═════ SOURCE DATA ═════
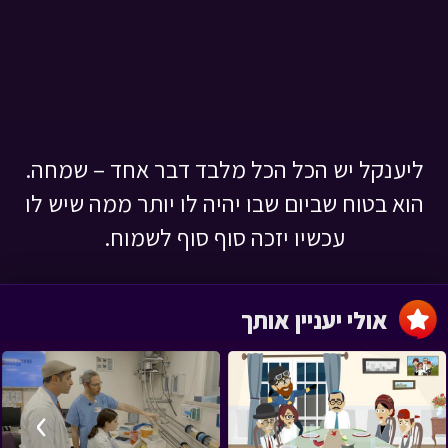
ליענקל יש הכל הכל מלבד דבר אחד – שמחה.
הוא בטוח שביום שבו יהיה לו יותר ממה שיש לו
עכשיו יזכה סוף סוף לשמוח.
אולי יעניין אותך
›
‹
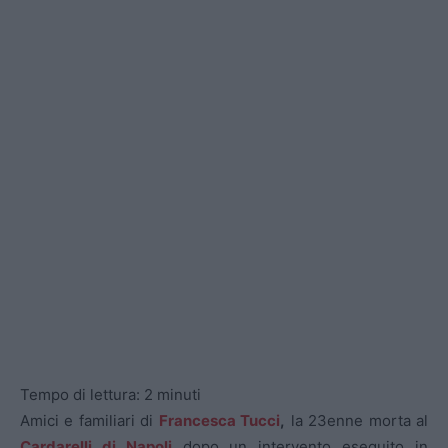
Tempo di lettura:
2
minuti
Amici e familiari di
Francesca Tucci
,
la 23enne morta al
Cardarelli di Napoli
dopo un intervento eseguito in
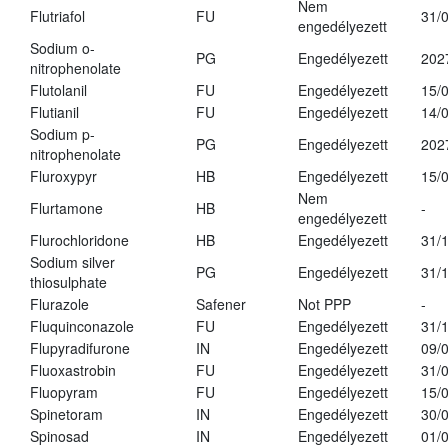
Nem
Flutriafol
FU
31/
engedélyezett
Sodium o-
PG
Engedélyezett
202
nitrophenolate
Flutolanil
FU
Engedélyezett
15/
Flutianil
FU
Engedélyezett
14/
Sodium p-
PG
Engedélyezett
202
nitrophenolate
Fluroxypyr
HB
Engedélyezett
15/
Nem
Flurtamone
HB
-
engedélyezett
Flurochloridone
HB
Engedélyezett
31/
Sodium silver
PG
Engedélyezett
31/
thiosulphate
Flurazole
Safener
Not PPP
-
Fluquinconazole
FU
Engedélyezett
31/
Flupyradifurone
IN
Engedélyezett
09/
Fluoxastrobin
FU
Engedélyezett
31/
Fluopyram
FU
Engedélyezett
15/
Spinetoram
IN
Engedélyezett
30/
Spinosad
IN
Engedélyezett
01/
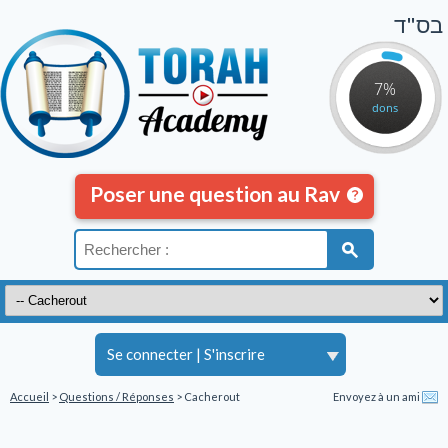
בס"ד
7%
dons
Poser une question au Rav
Se connecter
|
S'inscrire
Accueil
>
Questions / Réponses
> Cacherout
Envoyez à un ami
═════
_EXERCISE PROMPT_. From the first line to the last, repeat the listing exactly and skip its images.

_ANSWER BOX_.
ליענקל יש הכל הכל מלבד דבר אחד – שמחה.
הוא בטוח שביום שבו יהיה לו יותר ממה שיש לו
עכשיו יזכה סוף סוף לשמוח.
אולי יעניין אותך
›
‹
Tempo di lettura:
2
minuti
Amici e familiari di
Francesca Tucci
,
la 23enne morta al
Cardarelli di Napoli
dopo un intervento eseguito in
Nem
Flutriafol
FU
31/
engedélyezett
Sodium o-
PG
Engedélyezett
202
nitrophenolate
Flutolanil
FU
Engedélyezett
15/
Flutianil
FU
Engedélyezett
14/
Sodium p-
PG
Engedélyezett
202
nitrophenolate
Fluroxypyr
HB
Engedélyezett
15/
Nem
Flurtamone
HB
-
engedélyezett
Flurochloridone
HB
Engedélyezett
31/
Sodium silver
PG
Engedélyezett
31/
thiosulphate
Flurazole
Safener
Not PPP
-
Fluquinconazole
FU
Engedélyezett
31/
Flupyradifurone
IN
Engedélyezett
09/
Fluoxastrobin
FU
Engedélyezett
31/
Fluopyram
FU
Engedélyezett
15/
Spinetoram
IN
Engedélyezett
30/
Spinosad
IN
Engedélyezett
01/
בס"ד
7%
dons
Poser une question au Rav
Se connecter
|
S'inscrire
Accueil
>
Questions / Réponses
> Cacherout
Envoyez à un ami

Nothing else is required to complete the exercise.